**Provided records:**
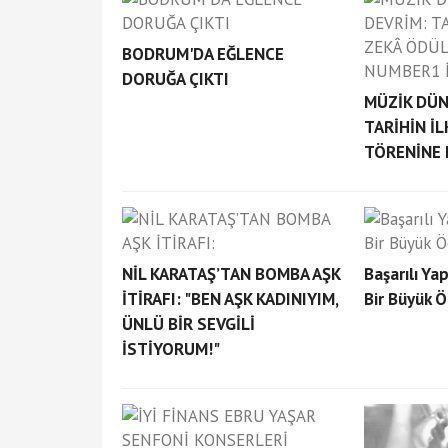
BODRUM'DA EĞLENCE
DORUĞA ÇIKTI
MÜZİK DÜN
TARİHİN İL
TÖRENİNE 
NİL KARATAŞ’TAN BOMBA AŞK
Başarılı Ya
İTİRAFI: "BEN AŞK KADINIYIM,
Bir Büyük 
ÜNLÜ BİR SEVGİLİ
İSTİYORUM!"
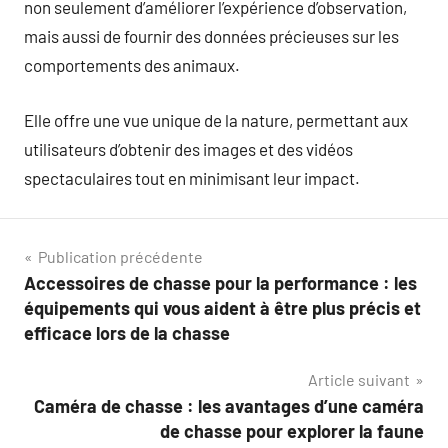
non seulement d’améliorer l’expérience d’observation,
mais aussi de fournir des données précieuses sur les
comportements des animaux.
Elle offre une vue unique de la nature, permettant aux
utilisateurs d’obtenir des images et des vidéos
spectaculaires tout en minimisant leur impact.
Navigation
Publication précédente
Accessoires de chasse pour la performance : les
de
équipements qui vous aident à être plus précis et
l’article
efficace lors de la chasse
Article suivant
Caméra de chasse : les avantages d’une caméra
de chasse pour explorer la faune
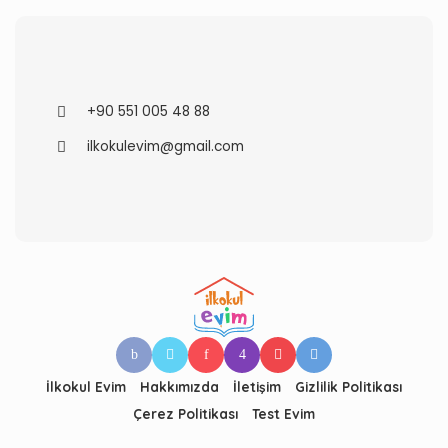
+90 551 005 48 88
ilkokulevim@gmail.com
İlkokul Evim
Hakkımızda
İletişim
Gizlilik Politikası
Çerez Politikası
Test Evim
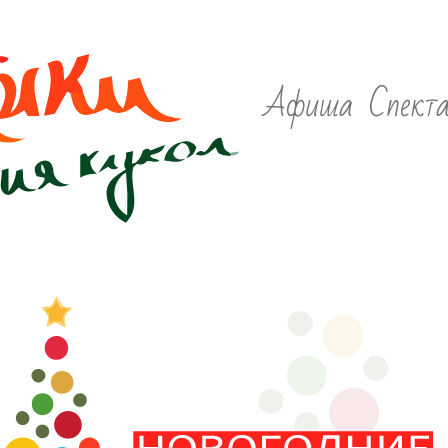
Афиша
Спект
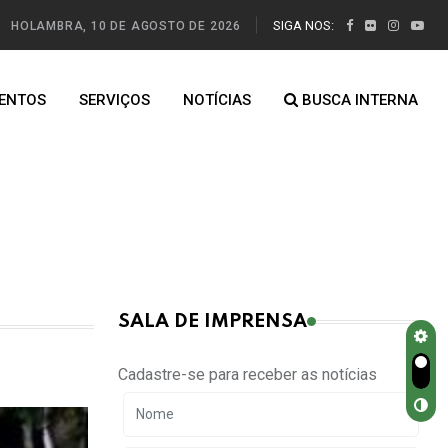
SIGA NOS:
HOLAMBRA, 10 DE AGOSTO DE 2026
ENTOS
SERVIÇOS
NOTÍCIAS
BUSCA INTERNA
SALA DE IMPRENSA
Cadastre-se para receber as notícias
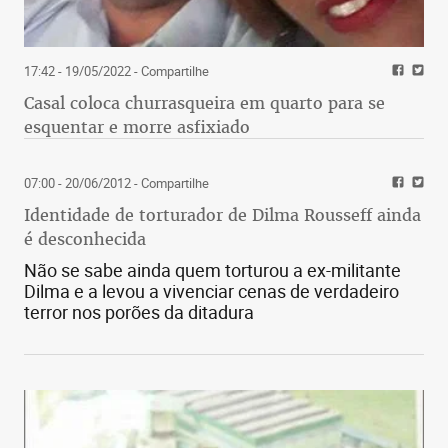
17:42 - 19/05/2022
- Compartilhe
Casal coloca churrasqueira em quarto para se
esquentar e morre asfixiado
07:00 - 20/06/2012
- Compartilhe
Identidade de torturador de Dilma Rousseff ainda
é desconhecida
Não se sabe ainda quem torturou a ex-militante
Dilma e a levou a vivenciar cenas de verdadeiro
terror nos porões da ditadura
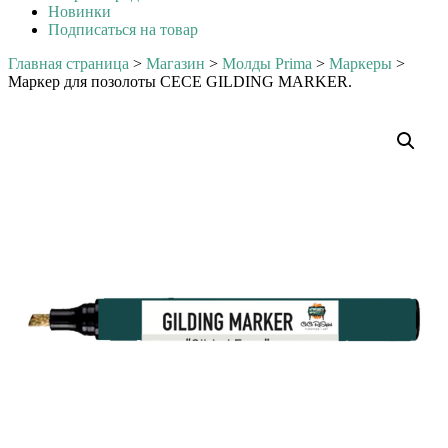
Новинки
Подписаться на товар
Главная страница
>
Магазин
>
Молды Prima
>
Маркеры
>
Маркер для позолоты CECE GILDING MARKER.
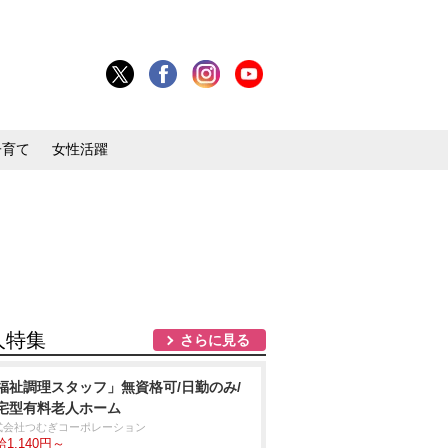
子育て
女性活躍
人特集
さらに見る
福祉調理スタッフ」無資格可/日勤のみ/
宅型有料老人ホーム
式会社つむぎコーポレーション
1,140円～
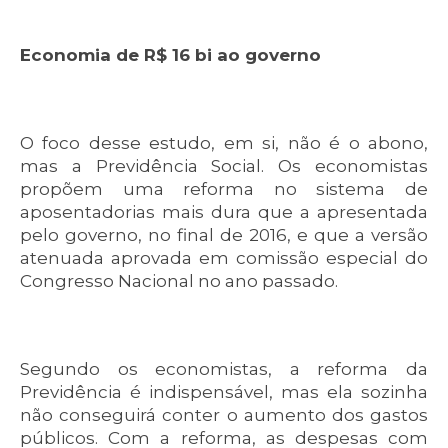
Economia de R$ 16 bi ao governo
O foco desse estudo, em si, não é o abono,
mas a Previdência Social. Os economistas
propõem uma reforma no sistema de
aposentadorias mais dura que a apresentada
pelo governo, no final de 2016, e que a versão
atenuada aprovada em comissão especial do
Congresso Nacional no ano passado.
Segundo os economistas, a reforma da
Previdência é indispensável, mas ela sozinha
não conseguirá conter o aumento dos gastos
públicos. Com a reforma, as despesas com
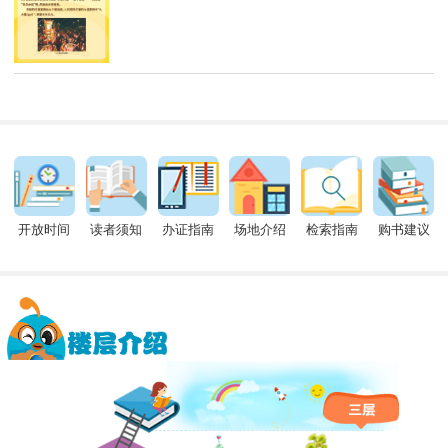
开放时间
读者须知
办证指南
场地介绍
检索指南
购书建议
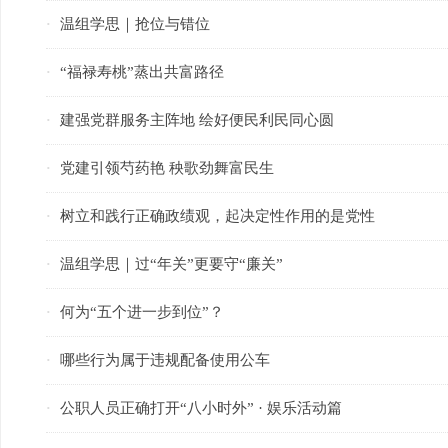
温组学思｜抢位与错位
·
“福禄寿桃”蒸出共富路径
·
建强党群服务主阵地 绘好便民利民同心圆
·
党建引领芍药艳 秧歌劲舞富民生
·
树立和践行正确政绩观，起决定性作用的是党性
·
温组学思｜过“年关”更要守“廉关”
·
何为“五个进一步到位”？
·
哪些行为属于违规配备使用公车
·
公职人员正确打开“八小时外” · 娱乐活动篇
·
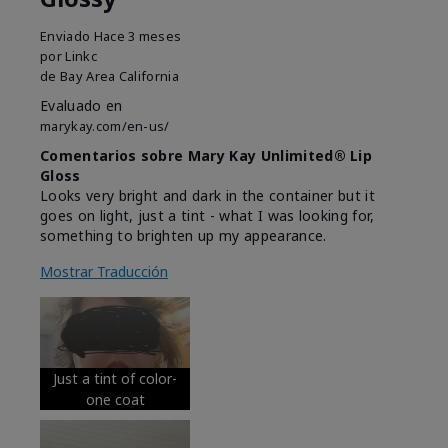
Enviado
Hace 3 meses
por
Linkc
de
Bay Area California
Evaluado en
marykay.com/en-us/
Comentarios sobre Mary Kay Unlimited® Lip
Gloss
Looks very bright and dark in the container but it
goes on light, just a tint - what I was looking for,
something to brighten up my appearance.
Mostrar Traducción
Just a tint of color-
one coat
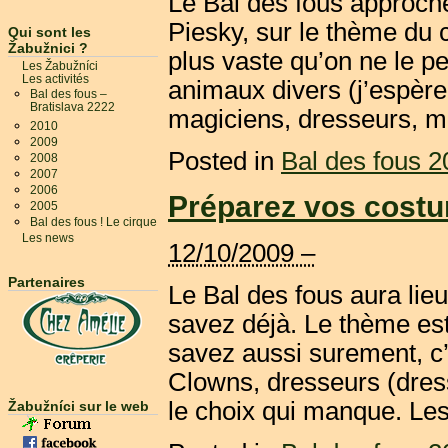
Le Bal des fous approch
Piesky, sur le thème du c
Qui sont les
Žabužnici ?
plus vaste qu’on ne le p
Les Žabužníci
Les activités
animaux divers (j’espère
Bal des fous –
Bratislava 2222
magiciens, dresseurs, ma
2010
2009
Posted in
Bal des fous 
2008
2007
2006
Préparez vos costu
2005
Bal des fous ! Le cirque
Les news
12/10/2009 –
Partenaires
Le Bal des fous aura lie
savez déjà. Le thème est
savez aussi surement, c
Clowns, dresseurs (dres
le choix qui manque. Les
Žabužníci sur le web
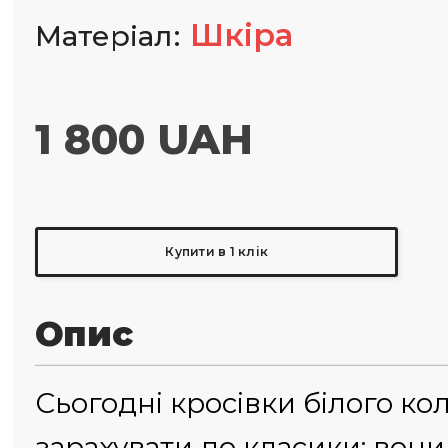
Шкіра
Матеріал
1 800 UAH
Купити в 1 клік
Опис
Сьогодні кросівки білого к
зарахувати до класики: вони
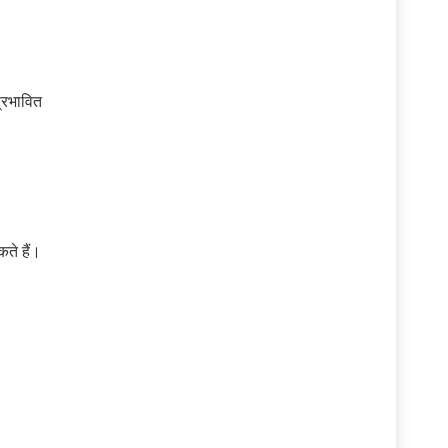
प्रभावित
ते हैं।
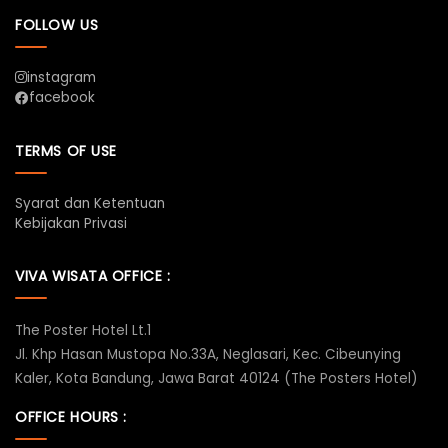
FOLLOW US
instagram
facebook
TERMS OF USE
Syarat dan Ketentuan
Kebijakan Privasi
VIVA WISATA OFFICE :
The Poster Hotel Lt.1
Jl. Khp Hasan Mustopa No.33A, Neglasari, Kec. Cibeunying
Kaler, Kota Bandung, Jawa Barat 40124 (The Posters Hotel)
OFFICE HOURS :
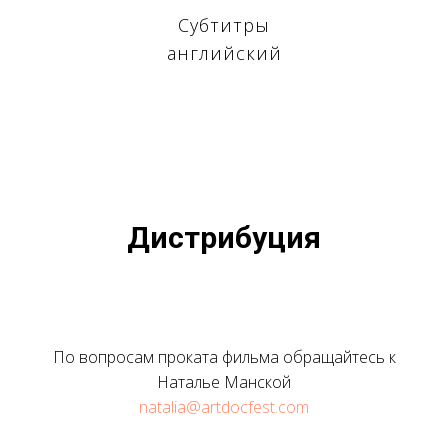
Субтитры
английский
И
Дистрибуция
По вопросам проката фильма обращайтесь к
Наталье Манской
natalia@artdocfest.com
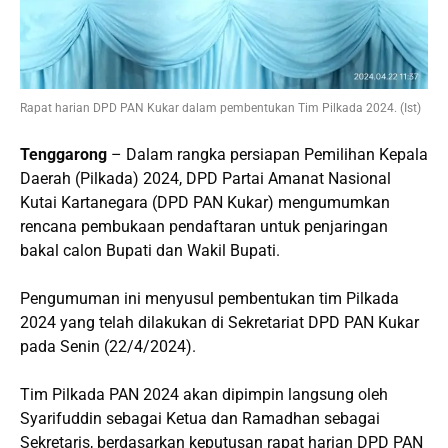
Rapat harian DPD PAN Kukar dalam pembentukan Tim Pilkada 2024. (Ist)
Tenggarong
– Dalam rangka persiapan Pemilihan Kepala
Daerah (Pilkada) 2024, DPD Partai Amanat Nasional
Kutai Kartanegara (DPD PAN Kukar) mengumumkan
rencana pembukaan pendaftaran untuk penjaringan
bakal calon Bupati dan Wakil Bupati.
Pengumuman ini menyusul pembentukan tim Pilkada
2024 yang telah dilakukan di Sekretariat DPD PAN Kukar
pada Senin (22/4/2024).
Tim Pilkada PAN 2024 akan dipimpin langsung oleh
Syarifuddin sebagai Ketua dan Ramadhan sebagai
Sekretaris, berdasarkan keputusan rapat harian DPD PAN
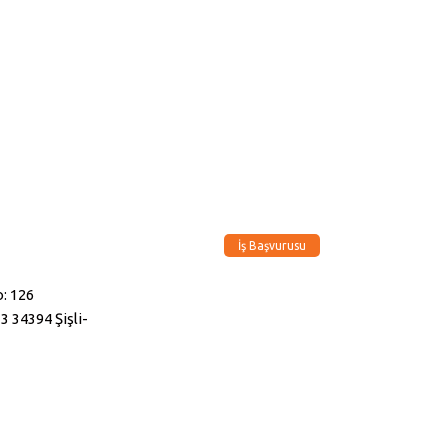
İş Başvurusu
: 126
3 34394 Şişli-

**What to do:** Your answer should be a single number: the count of lines in the entries that hold the string "animaux".

**Solution to this problem:** 2